L02 - Evidence Adds Up Flashcards
Abductive Reasoning
Pulling together facts, making sense of them, and arriving at conclusions based on what they seem to suggest as a set.
Ampliative Reasoning
Reasoning whose conclusion goes beyond what is expressed in the premises.
Analogical Reasoning
Reasoning that purports to exploit relevant similarities between a familiar, undisputed case and a case that is being argued.
Cogency
A property of arguments consisting in the fact that the premises of that argument make the conclusion reasonable or rationally believable.
Defeasibility
The quality of ampliative reasoning that leaves it open to amendment in light of new information.
Inductive Reasoning
Reasoning that draws upon what is known about observed cases to make conjectures about unobserved cases.
Mill’s Methods
Five methods developed by John Stuart Mill to explore the various levels of causation and correlation: method of agreement; method of difference; joint method of agreement and difference; method of concomitant variations; method of residues.
Enthymemes
Invalid arguments with unstated premises, which the audience is supposed to understand based on context. Applies to both deductive and non-deductive arguments.
Inductive Base
The supply of information on which an inductive argument is based. In general, the larger and more representative the inductive base, the stronger the argument for the conclusion.
Method of Agreement
Suppose some effect E is produced in two situations, S1 and S2. If there is only one factor F common to S1 and S2, then F is (or is integral to) the cause of E.
(E.g., Public health investigation to determine cause of disease.)
Method of Difference
If S1 and S2 share every factor except that S1 contains F and S2 does not, then if E occurs in S1, F is (or is integral to) the cause of E.

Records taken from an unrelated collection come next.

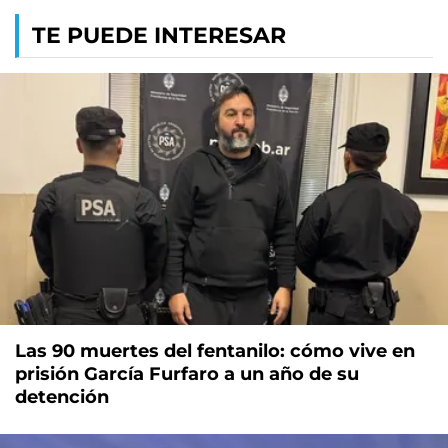
TE PUEDE INTERESAR
Las 90 muertes del fentanilo: cómo vive en
prisión García Furfaro a un año de su
detención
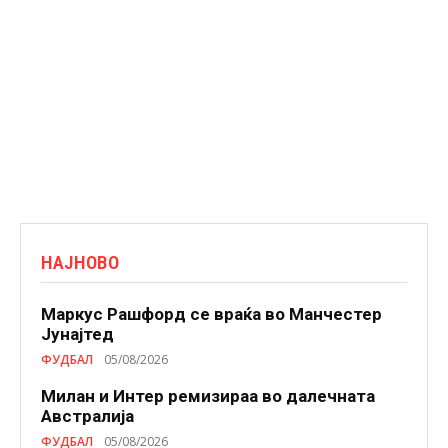
НАЈНОВО
Маркус Рашфорд се враќа во Манчестер
Јунајтед
ФУДБАЛ
05/08/2026
Милан и Интер ремизираа во далечната
Австралија
ФУДБАЛ
05/08/2026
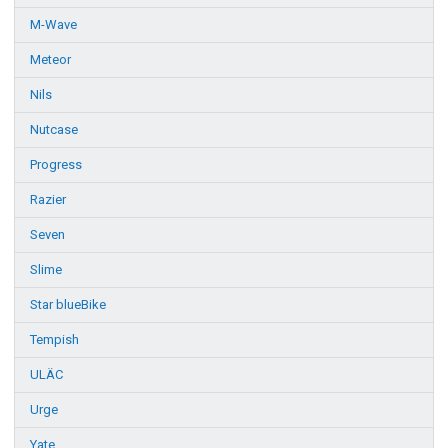
M-Wave
Meteor
Nils
Nutcase
Progress
Razier
Seven
Slime
Star blueBike
Tempish
ULÄC
Urge
Yate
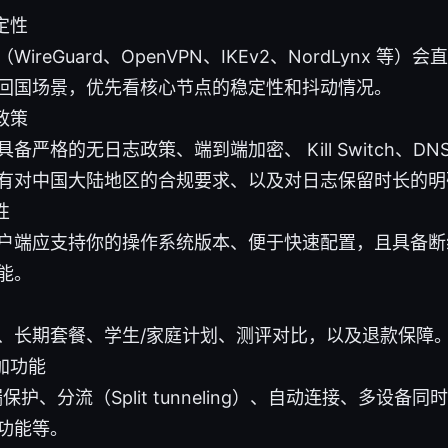
定性
WireGuard、OpenVPN、IKEv2、NordLynx 等
回国场景，优先看核心节点的稳定性和抖动情况。
政策
备严格的无日志政策、端到端加密、 Kill Switch、DN
有对中国大陆地区的合规要求、以及对日志保留时长的明
性
户端应支持你的操作系统版本、便于快速配置，且具备断
能。
、长期套餐、学生/家庭计划、测评对比，以及退款保障
加功能
漏保护、分流（Split tunneling）、自动连接、多设
功能等。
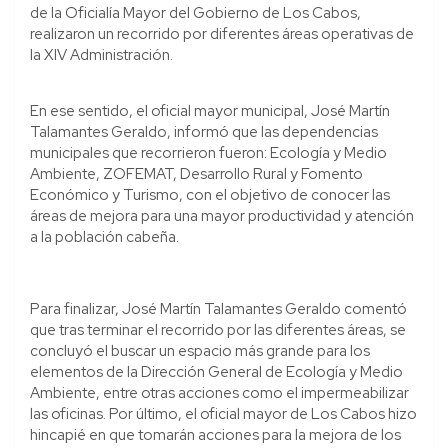
de la Oficialía Mayor del Gobierno de Los Cabos,
realizaron un recorrido por diferentes áreas operativas de
la XIV Administración.
En ese sentido, el oficial mayor municipal, José Martín
Talamantes Geraldo, informó que las dependencias
municipales que recorrieron fueron: Ecología y Medio
Ambiente, ZOFEMAT, Desarrollo Rural y Fomento
Económico y Turismo, con el objetivo de conocer las
áreas de mejora para una mayor productividad y atención
a la población cabeña.
Para finalizar, José Martín Talamantes Geraldo comentó
que tras terminar el recorrido por las diferentes áreas, se
concluyó el buscar un espacio más grande para los
elementos de la Dirección General de Ecología y Medio
Ambiente, entre otras acciones como el impermeabilizar
las oficinas. Por último, el oficial mayor de Los Cabos hizo
hincapié en que tomarán acciones para la mejora de los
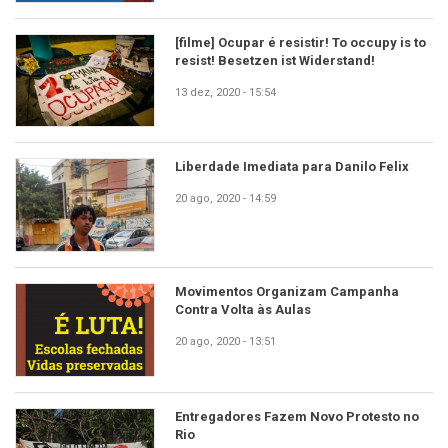
[filme] Ocupar é resistir! To occupy is to
resist! Besetzen ist Widerstand!
13 dez, 2020 - 15:54
Liberdade Imediata para Danilo Felix
20 ago, 2020 - 14:59
Movimentos Organizam Campanha
Contra Volta às Aulas
20 ago, 2020 - 13:51
Entregadores Fazem Novo Protesto no
Rio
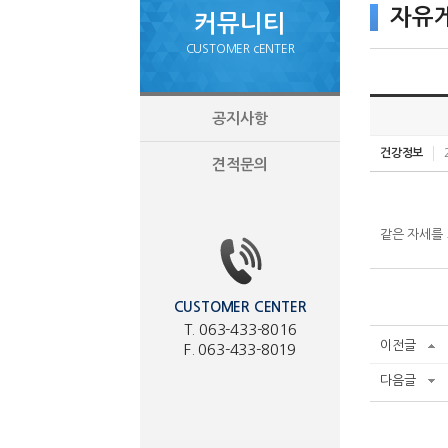
자유
커뮤니티
CUSTOMER cENTER
공지사항
건강정보
견적문의
같은 자세를
강남쩜오
-
강남쩜오
CUSTOMER CENTER
쩜오
T. 063-433-8016
-
이전글
F. 063-433-8019
쩜오
다음글
쩜오예약
-
쩜오예약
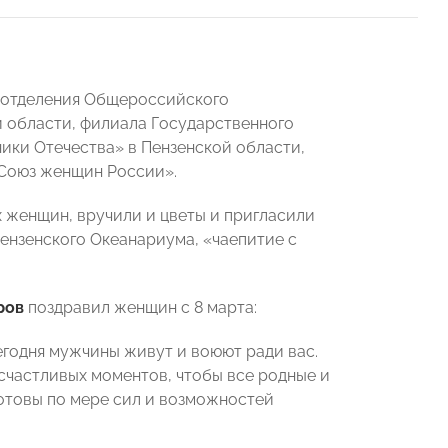
о отделения Общероссийского
 области, филиала Государственного
ики Отечества» в Пензенской области,
«Союз женщин России».
 женщин, вручили и цветы и пригласили
ензенского Океанариума, «чаепитие с
ров
поздравил женщин с 8 марта:
егодня мужчины живут и воюют ради вас.
 счастливых моментов, чтобы все родные и
 готовы по мере сил и возможностей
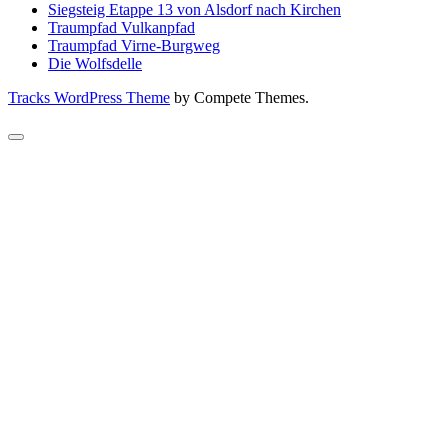
Siegsteig Etappe 13 von Alsdorf nach Kirchen
Traumpfad Vulkanpfad
Traumpfad Virne-Burgweg
Die Wolfsdelle
Tracks WordPress Theme
by Compete Themes.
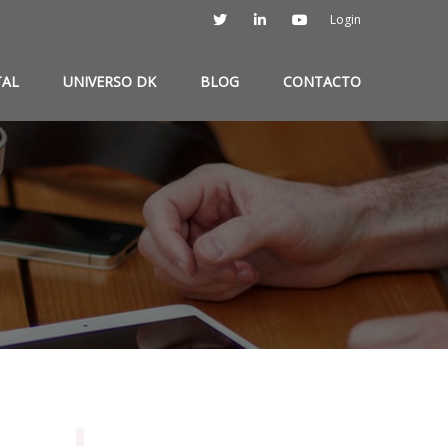
Login
TAL
UNIVERSO DK
BLOG
CONTACTO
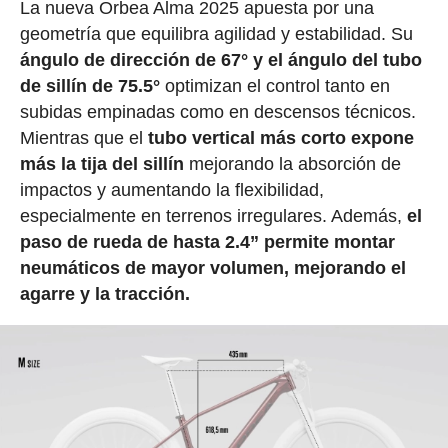
La nueva Orbea Alma 2025 apuesta por una
geometría que equilibra agilidad y estabilidad. Su
ángulo de dirección de 67° y el ángulo del tubo
de sillín de 75.5°
optimizan el control tanto en
subidas empinadas como en descensos técnicos.
Mientras que el
tubo vertical más corto expone
más la tija del sillín
mejorando la absorción de
impactos y aumentando la flexibilidad,
especialmente en terrenos irregulares. Además,
el
paso de rueda de hasta 2.4” permite montar
neumáticos de mayor volumen, mejorando el
agarre y la tracción.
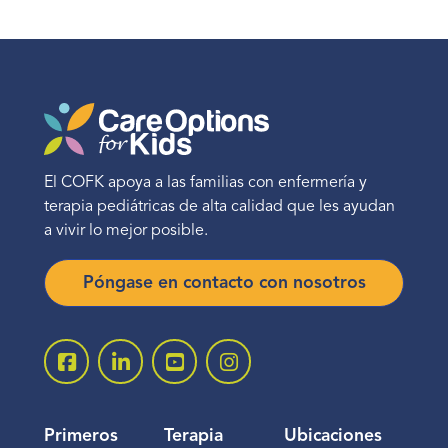
El COFK apoya a las familias con enfermería y
terapia pediátricas de alta calidad que les ayudan
a vivir lo mejor posible.
Póngase en contacto con nosotros
Primeros
Terapia
Ubicaciones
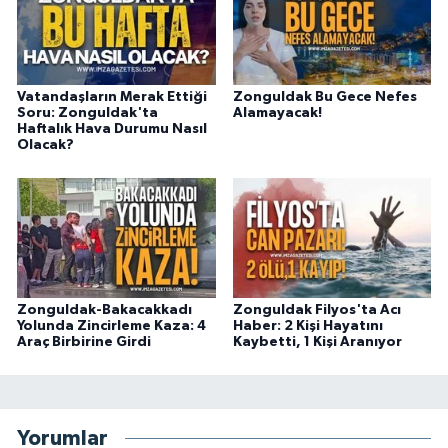
Vatandaşların Merak Ettiği
Zonguldak Bu Gece Nefes
Soru: Zonguldak'ta
Alamayacak!
Haftalık Hava Durumu Nasıl
Olacak?
Zonguldak-Bakacakkadı
Zonguldak Filyos'ta Acı
Yolunda Zincirleme Kaza: 4
Haber: 2 Kişi Hayatını
Araç Birbirine Girdi
Kaybetti, 1 Kişi Aranıyor
Yorumlar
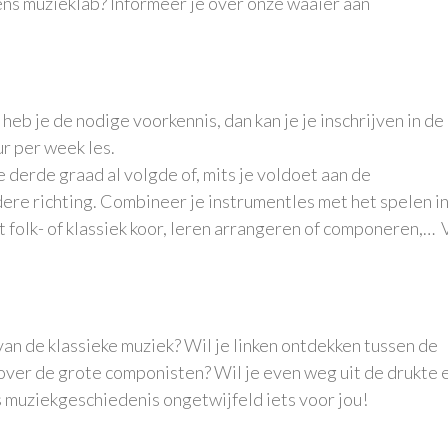
ens muzieklab? Informeer je over onze waaier aan
heb je de nodige voorkennis, dan kan je je inschrijven in de
ur per week les.
de derde graad al volgde of, mits je voldoet aan de
re richting. Combineer je instrumentles met het spelen in
 folk- of klassiek koor, leren arrangeren of componeren,… 
an de klassieke muziek? Wil je linken ontdekken tussen de
over de grote componisten? Wil je even weg uit de drukte 
 muziekgeschiedenis ongetwijfeld iets voor jou!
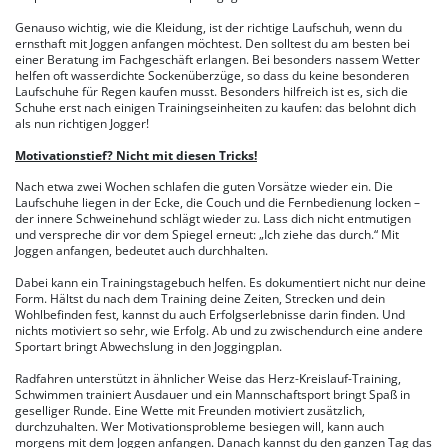
Genauso wichtig, wie die Kleidung, ist der richtige Laufschuh, wenn du
ernsthaft mit Joggen anfangen möchtest. Den solltest du am besten bei
einer Beratung im Fachgeschäft erlangen. Bei besonders nassem Wetter
helfen oft wasserdichte Sockenüberzüge, so dass du keine besonderen
Laufschuhe für Regen kaufen musst. Besonders hilfreich ist es, sich die
Schuhe erst nach einigen Trainingseinheiten zu kaufen: das belohnt dich
als nun richtigen Jogger!
Motivationstief? Nicht mit diesen Tricks!
Nach etwa zwei Wochen schlafen die guten Vorsätze wieder ein. Die
Laufschuhe liegen in der Ecke, die Couch und die Fernbedienung locken –
der innere Schweinehund schlägt wieder zu. Lass dich nicht entmutigen
und verspreche dir vor dem Spiegel erneut: „Ich ziehe das durch.“ Mit
Joggen anfangen, bedeutet auch durchhalten.
Dabei kann ein Trainingstagebuch helfen. Es dokumentiert nicht nur deine
Form. Hältst du nach dem Training deine Zeiten, Strecken und dein
Wohlbefinden fest, kannst du auch Erfolgserlebnisse darin finden. Und
nichts motiviert so sehr, wie Erfolg. Ab und zu zwischendurch eine andere
Sportart bringt Abwechslung in den Joggingplan.
Radfahren unterstützt in ähnlicher Weise das Herz-Kreislauf-Training,
Schwimmen trainiert Ausdauer und ein Mannschaftsport bringt Spaß in
geselliger Runde. Eine Wette mit Freunden motiviert zusätzlich,
durchzuhalten. Wer Motivationsprobleme besiegen will, kann auch
morgens mit dem Joggen anfangen. Danach kannst du den ganzen Tag das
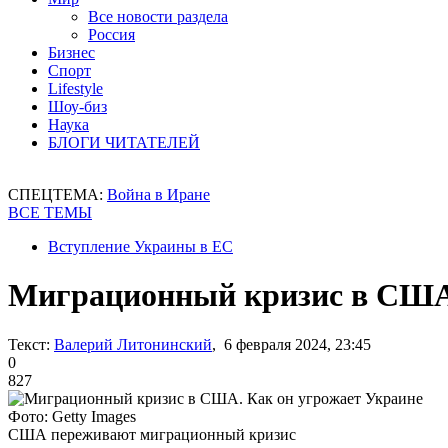
Все новости раздела
Россия
Бизнес
Спорт
Lifestyle
Шоу-биз
Наука
БЛОГИ ЧИТАТЕЛЕЙ
СПЕЦТЕМА:
Война в Иране
ВСЕ ТЕМЫ
Вступление Украины в ЕС
Миграционный кризис в США.
Текст:
Валерий Литонинский
, 6 февраля 2024, 23:45
0
827
Фото: Getty Images
США переживают миграционный кризис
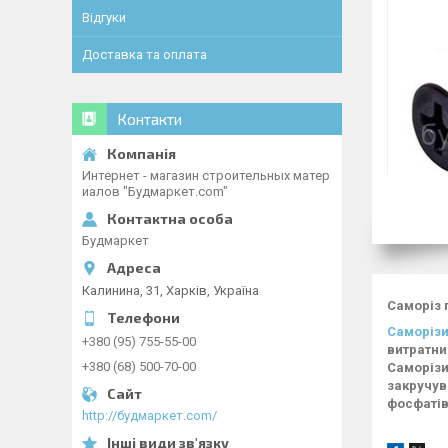
Відгуки
Доставка та оплата
Контакти
Интернет - магазин строительных матер
иалов "Будмаркет.com"
Будмаркет
Калинина, 31, Харків, Україна
Саморіз г
Саморізи
+380 (95) 755-55-00
витратни
+380 (68) 500-70-00
Саморізи
закручув
фосфатів
http://будмаркет.com/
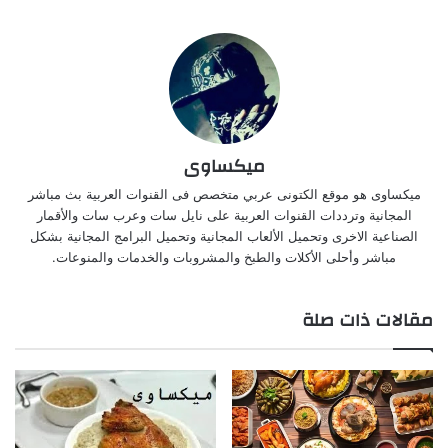
ميكساوى
ميكساوى هو موقع الكتونى عربي متخصص فى القنوات العربية بث مباشر
المجانية وترددات القنوات العربية على نايل سات وعرب سات والأقمار
الصناعية الاخرى وتحميل الألعاب المجانية وتحميل البرامج المجانية بشكل
مباشر وأحلى الأكلات والطبخ والمشروبات والخدمات والمنوعات.
مقالات ذات صلة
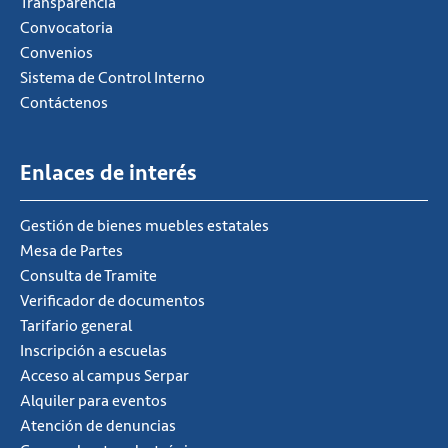
Transparencia
Convocatoria
Convenios
Sistema de Control Interno
Contáctenos
Enlaces de interés
Gestión de bienes muebles estatales
Mesa de Partes
Consulta de Tramite
Verificador de documentos
Tarifario general
Inscripción a escuelas
Acceso al campus Serpar
Alquiler para eventos
Atención de denuncias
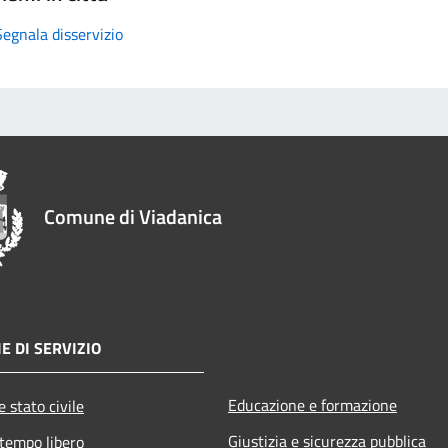
Segnala disservizio
Comune di Viadanica
E DI SERVIZIO
Educazione e formazione
 stato civile
Giustizia e sicurezza pubblica
 tempo libero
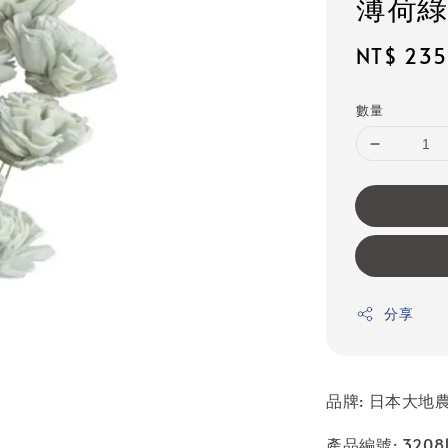
薄荷綠
Sale
NT$ 235
price
數量
分享
品牌: 日本大地農園
產品編號: 32081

(E.g., Experiment with control group.)
Joint Method of Agreement and Difference
Combines the first two methods. We look for a pattern that has some factor in common to all circumstances in which the effect occurred and absent from all the circumstances in which the effect did not occur.
Method of Concomitant Variations
Look for co-variation (coordinated changes) in the degree to which some factor is present and the degree to which an effect is present in various circumstances.
Method of Residues
If we know that a particular range of factors causes a particular range of effects, and we notice that all those factors minus F cause all those effects minus E, then F is (or is integral to) the cause of E.
Proximate Cause
A cause occurring just prior to some event or effect.